Depuis dix-huit mois, la filière subit les méandres réglementaires et les ménages gèlent leurs intentions d’achat. Résultat : le CA 2024 de Téréva (hors activité inter-filiales) s’est élevé à près de 600 M€, mais nous avons surperformé le marché. L’incertitude se poursuit en 2025. La politique du stop & go de l’État ne contribue pas à remonter la pente. Ce qui impacte entre autres les ventes de PAC air-eau qui ne redécollent toujours pas. Annoncée en mars, la baisse de la TVA à 5,5 % en octobre sur le photovoltaïque [PV] devrait venir soutenir le marché alors que les volumes se sont déjà érodés. Ce à quoi s’ajoute une déflation plus ou moins forte selon les univers produits. Avec, in fine, une guerre commerciale sur le terrain. Rien qu’en PV, les tarifs ont été divisés par quatre depuis 2021 !
Selon Coédis, l’activité des distributeurs a encore reflué au T1 2025, et à fin mai les ventes s’affichaient à -7 %. Là encore, Téréva et ses filiales font mieux que la profession malgré une conjoncture fragile. Les fédérations de notre amont entrevoient des signes de reprise dans le neuf qui, a priori, ne redeviendra dynamique qu’en 2027. La rénovation énergétique devrait se stabiliser au 2e semestre 2025 par rapport, cependant, à un 2e semestre 2024 très bas. Or il y a quelques signaux vert clair dont la remontée des transactions dans l’ancien. Mais avec des taux d’intérêt encore au-delà de 3 %, cela questionne sur la capacité des ménages à investir dans des travaux. Il est crucial que toute la filière continue de se mobiliser autour de MaPrimeRénov’. Ce qu’elles font d’arrache-pied pour redonner, notamment, un nouveau souffle au monogeste et fixer un cadre plus cohérent afin d’éviter les dérives aux rénovations d’ampleur.

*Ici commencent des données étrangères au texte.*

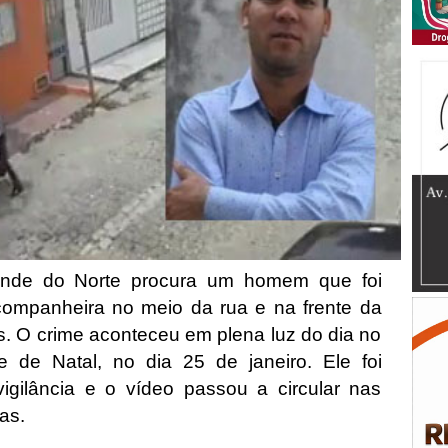
rande do Norte procura um homem que foi
companheira no meio da rua e na frente da
os. O crime aconteceu em plena luz do dia no
 de Natal, no dia 25 de janeiro. Ele foi
igilância e o vídeo passou a circular nas
ias.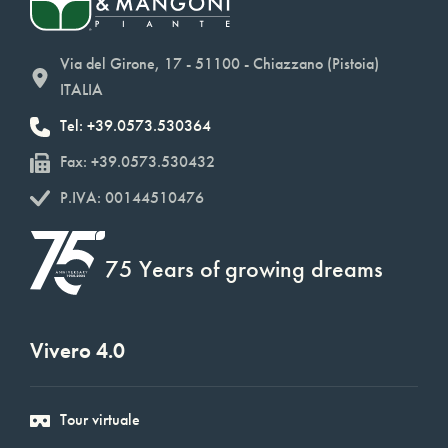
Via del Girone, 17 - 51100 - Chiazzano (Pistoia)
ITALIA
Tel: +39.0573.530364
Fax: +39.0573.530432
P.IVA: 00144510476
75 Years of growing dreams
Vivero 4.0
Tour virtuale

« Le mix énergétique français doit être pluriel pour atteindre les objectifs de neutralité carbone d’ici à 2050. »
C’est un vrai sujet dont la profession s’est largement saisie. Il est souvent compliqué de déceler les fraudes lors de rénovation d’ampleur ou monogeste. Nous agissons en amont pour s’en prémunir. À chaque ouverture de compte, nos commerciaux rencontrent les installateurs dans leur entreprise (les visites étant obligatoires) pour déceler d’éventuels fraudeurs.
Là aussi, il n’y a pas de ligne politique claire et stable. Au Royaume-Uni, par exemple, le gouvernement a imposé la pose de panneaux PV sur les maisons neuves. Le mix énergétique français doit pourtant être pluriel pour atteindre les objectifs de neutralité carbone d’ici à 2050. La TVA à 5,5 % sur les panneaux solaires en octobre 2025 apportera, peut-être, un ballon d’oxygène au PV tout en soutenant aussi les ventes de CET, d’IRVE et batteries. Nous abordons ces marchés avec beaucoup d’ambitions.

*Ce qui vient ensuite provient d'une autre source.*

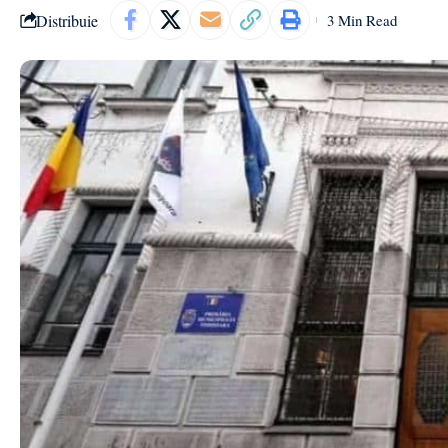
Distribuie
3 Min Read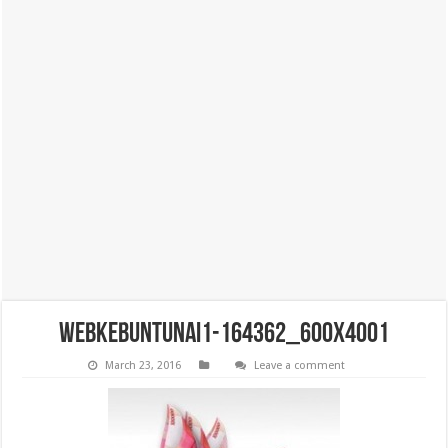
WebKebunTunai1-164362_600x4001
March 23, 2016
Leave a comment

L’un des gros chantiers en cours concerne notre future plateforme logistique de 36 000 m² basée près de Laval (Mayenne). Elle sera opérationnelle début 2026 pour desservir la trentaine d’agences du Grand Ouest. Le but est d’accroître encore le taux de service. Nous avons aussi achevé la fusion des 6 sociétés d’Anjac-CSI rachetées mi-2018. C’est un énorme investissement. Après la refonte de notre e-shop, le déploiement du nouvel ERP avec une interface web est finalisé. Nous avons aussi fait 2 rachats en 2024 : Aprosios Énergie (PV) dans le Nord-Ouest via notre filiale Ned, C-Clim [20 unités entre Toulouse et la Savoie : Ndlr] via Solipac. Enfin, tout en continuant de rénover nos agences en intégrant autant que possible les obligations du décret Tertiaire, Téréva a créé 11 points de vente et recruté un grand nombre de nouveaux commerciaux en 2024. Ce qui est très ambitieux compte tenu de la morosité actuelle de nos marchés. En fait, nous sommes dans les starting-blocks pour être opérationnels quand la reprise sera là, et dans une stratégie de croissance externe. Nous examinons encore, en ce moment, quelques dossiers.
Toute la chaîne de valeur se bat pour absorber les coûts (inflation, RE 2020, normes…). La meilleure des alternatives à nos yeux pour pérenniser nos marge, y compris celle de nos installateurs, est de pousser au maximum nos marques propres. À l’instar d’Aquance (sanitaire), notre MDD Bourgeois Global (solaire résidentiel et petit tertiaire), très compétitive au niveau prix, est une alternative aux marques premium qu’il faut prioriser. Mais elle permet de préserver les marges de l’installateur et soutenir le marché.
Notre groupe a intégré différentes couches d’IA notamment en back-office (logistique, CRM pour analyser les comportements clients…). C’est devenu un guichet unique de datas pour nos commerciaux. Comme à l’arrivée du digital en son temps, nous embarquons les équipes. Le comité exécutif du groupe a d’ailleurs organisé mi-juillet un séminaire sur l’IA. Mais attention ! Ce n’est pas “laˮ solution miracle car le négoce est très incarné sur le plan des relations humaines.